Page-level text extractions
:::

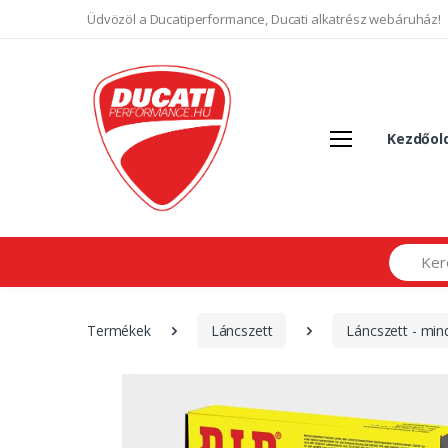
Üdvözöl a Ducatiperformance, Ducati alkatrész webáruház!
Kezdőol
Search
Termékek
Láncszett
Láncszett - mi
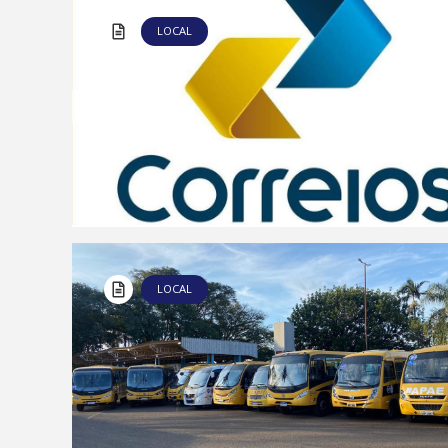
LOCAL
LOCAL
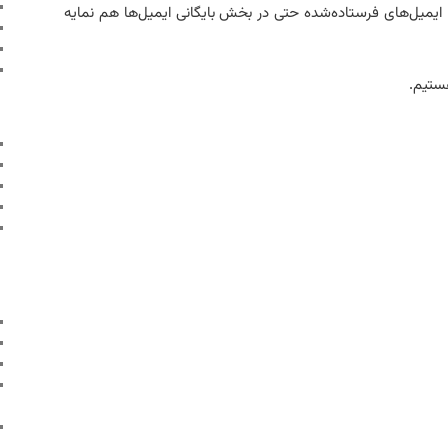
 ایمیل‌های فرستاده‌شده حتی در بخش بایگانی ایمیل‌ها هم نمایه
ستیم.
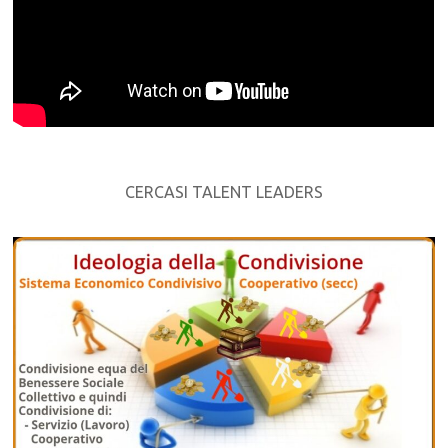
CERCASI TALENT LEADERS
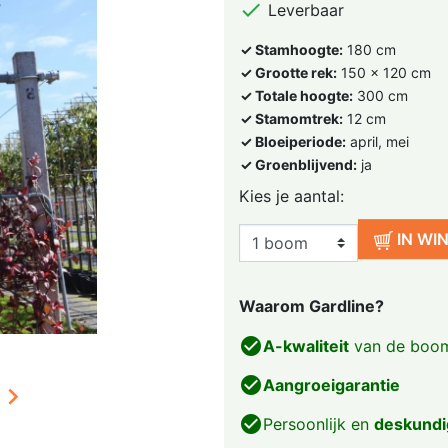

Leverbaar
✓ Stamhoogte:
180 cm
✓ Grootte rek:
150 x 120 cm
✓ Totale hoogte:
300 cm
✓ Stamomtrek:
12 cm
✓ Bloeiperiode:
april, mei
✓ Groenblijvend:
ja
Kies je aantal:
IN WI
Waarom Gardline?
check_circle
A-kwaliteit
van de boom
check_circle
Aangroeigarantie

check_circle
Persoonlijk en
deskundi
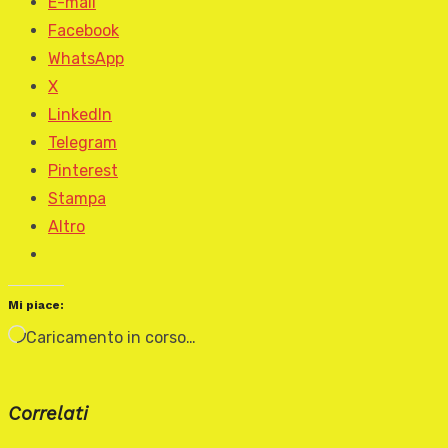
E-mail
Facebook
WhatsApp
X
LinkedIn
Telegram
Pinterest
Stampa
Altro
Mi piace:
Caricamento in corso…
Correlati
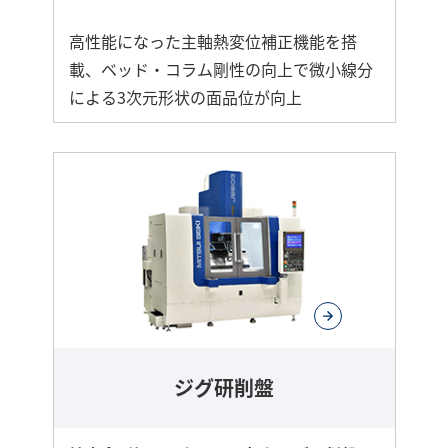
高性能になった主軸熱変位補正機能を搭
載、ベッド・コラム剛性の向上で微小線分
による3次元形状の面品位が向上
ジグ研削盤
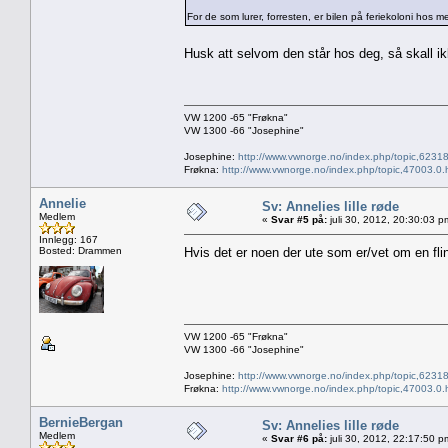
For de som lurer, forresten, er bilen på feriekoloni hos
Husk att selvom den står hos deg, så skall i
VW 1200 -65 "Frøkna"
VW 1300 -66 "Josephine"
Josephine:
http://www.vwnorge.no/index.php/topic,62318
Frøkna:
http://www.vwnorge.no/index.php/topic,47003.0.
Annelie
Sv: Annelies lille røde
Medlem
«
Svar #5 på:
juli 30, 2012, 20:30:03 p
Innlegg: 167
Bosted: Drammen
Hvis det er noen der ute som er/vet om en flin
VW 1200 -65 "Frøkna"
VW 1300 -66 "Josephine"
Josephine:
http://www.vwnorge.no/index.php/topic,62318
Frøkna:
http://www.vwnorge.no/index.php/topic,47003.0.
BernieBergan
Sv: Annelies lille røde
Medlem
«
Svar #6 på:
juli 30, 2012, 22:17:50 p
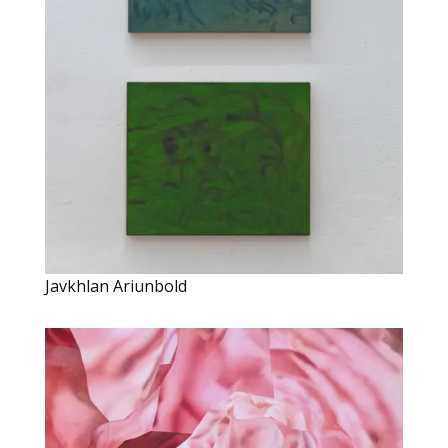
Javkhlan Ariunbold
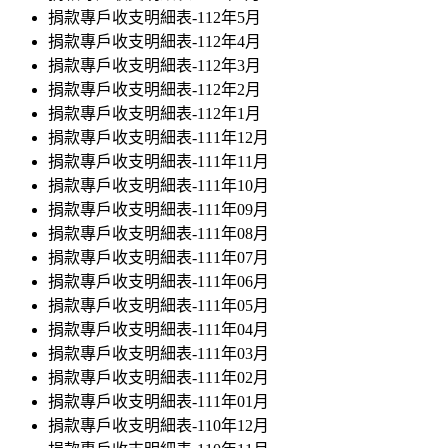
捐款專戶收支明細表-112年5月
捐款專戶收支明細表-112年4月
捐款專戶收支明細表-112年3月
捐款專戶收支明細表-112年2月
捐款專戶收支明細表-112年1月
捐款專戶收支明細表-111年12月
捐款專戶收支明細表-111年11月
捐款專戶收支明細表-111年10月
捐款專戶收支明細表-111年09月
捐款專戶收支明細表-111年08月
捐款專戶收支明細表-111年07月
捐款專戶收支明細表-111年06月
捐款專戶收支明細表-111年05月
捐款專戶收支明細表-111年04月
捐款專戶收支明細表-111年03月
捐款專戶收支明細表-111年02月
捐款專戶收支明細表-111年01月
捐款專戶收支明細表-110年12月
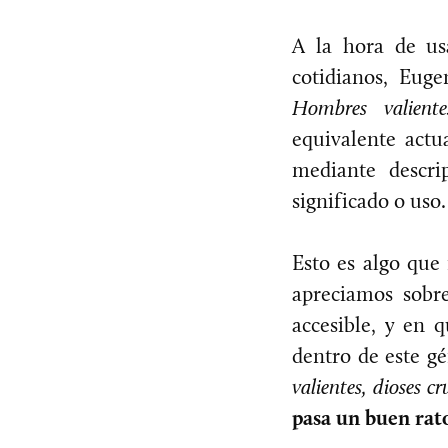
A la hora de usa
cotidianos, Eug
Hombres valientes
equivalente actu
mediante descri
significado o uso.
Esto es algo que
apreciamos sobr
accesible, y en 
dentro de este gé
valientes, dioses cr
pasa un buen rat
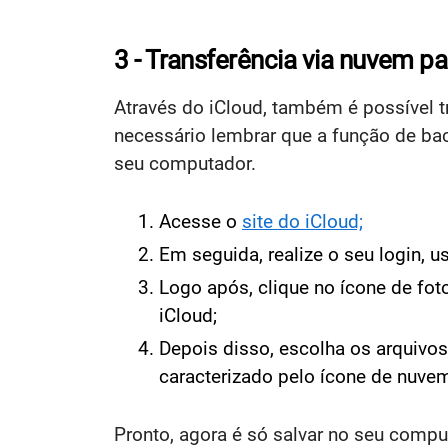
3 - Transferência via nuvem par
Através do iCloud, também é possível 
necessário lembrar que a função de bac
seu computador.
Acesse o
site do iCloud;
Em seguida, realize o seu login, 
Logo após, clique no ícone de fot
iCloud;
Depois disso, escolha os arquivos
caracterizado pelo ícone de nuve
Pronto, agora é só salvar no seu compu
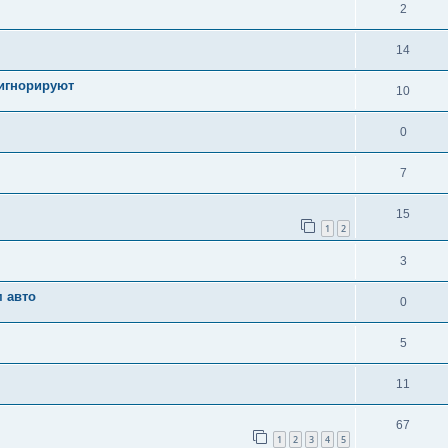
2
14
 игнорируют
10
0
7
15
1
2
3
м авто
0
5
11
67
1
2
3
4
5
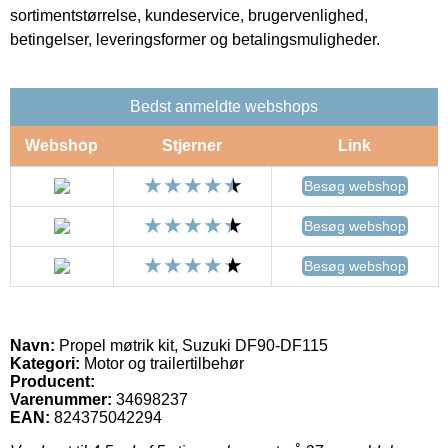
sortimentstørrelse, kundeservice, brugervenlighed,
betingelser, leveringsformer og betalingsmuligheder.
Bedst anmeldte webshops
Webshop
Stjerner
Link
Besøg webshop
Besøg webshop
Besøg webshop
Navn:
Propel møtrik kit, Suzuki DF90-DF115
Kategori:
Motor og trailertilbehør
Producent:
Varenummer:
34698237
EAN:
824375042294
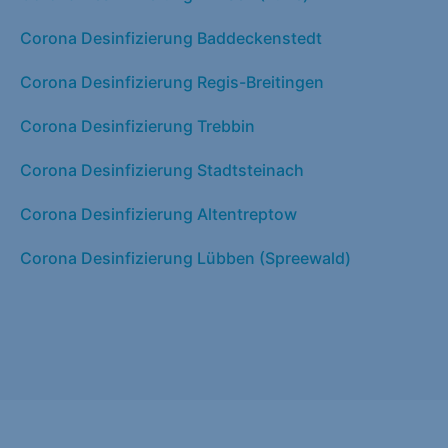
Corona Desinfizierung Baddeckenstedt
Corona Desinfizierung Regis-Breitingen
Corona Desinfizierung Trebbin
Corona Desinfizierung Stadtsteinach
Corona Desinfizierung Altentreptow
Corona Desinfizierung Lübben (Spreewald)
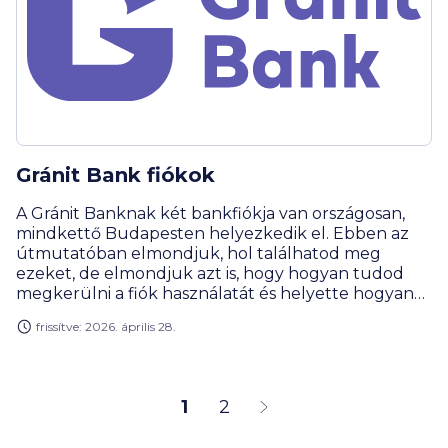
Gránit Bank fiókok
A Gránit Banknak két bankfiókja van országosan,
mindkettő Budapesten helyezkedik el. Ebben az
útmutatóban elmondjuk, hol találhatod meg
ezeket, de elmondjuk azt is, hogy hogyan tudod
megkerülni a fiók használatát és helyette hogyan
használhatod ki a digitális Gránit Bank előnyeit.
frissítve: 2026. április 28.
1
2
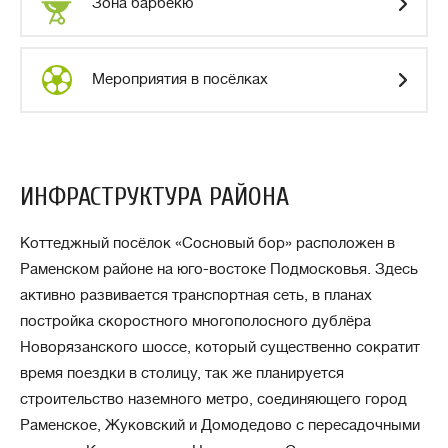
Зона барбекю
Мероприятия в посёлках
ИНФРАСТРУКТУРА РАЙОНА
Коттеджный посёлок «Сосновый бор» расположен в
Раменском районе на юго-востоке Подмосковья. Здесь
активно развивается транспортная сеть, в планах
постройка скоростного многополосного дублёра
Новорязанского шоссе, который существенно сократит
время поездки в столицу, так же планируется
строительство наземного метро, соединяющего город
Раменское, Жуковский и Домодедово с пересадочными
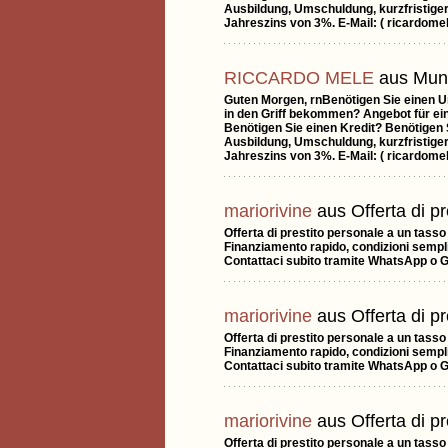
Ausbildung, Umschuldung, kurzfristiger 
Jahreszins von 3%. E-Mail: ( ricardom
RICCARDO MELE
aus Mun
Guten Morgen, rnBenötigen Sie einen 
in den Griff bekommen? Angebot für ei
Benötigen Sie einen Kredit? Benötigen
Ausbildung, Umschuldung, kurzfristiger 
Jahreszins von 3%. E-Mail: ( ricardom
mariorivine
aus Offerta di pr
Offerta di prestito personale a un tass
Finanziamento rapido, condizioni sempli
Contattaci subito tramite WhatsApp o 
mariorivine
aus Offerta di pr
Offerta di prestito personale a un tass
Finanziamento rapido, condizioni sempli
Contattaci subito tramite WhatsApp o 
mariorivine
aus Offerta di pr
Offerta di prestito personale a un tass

:::

◆ **Work task**:
Scan the records for the string "Gránit" and show every line that contains it.

◆ **Solution to the exercise**:
Gránit Bank fiókok
A Gránit Banknak két bankfiókja van országosan,
használhatod ki a digitális Gránit Bank előnyeit.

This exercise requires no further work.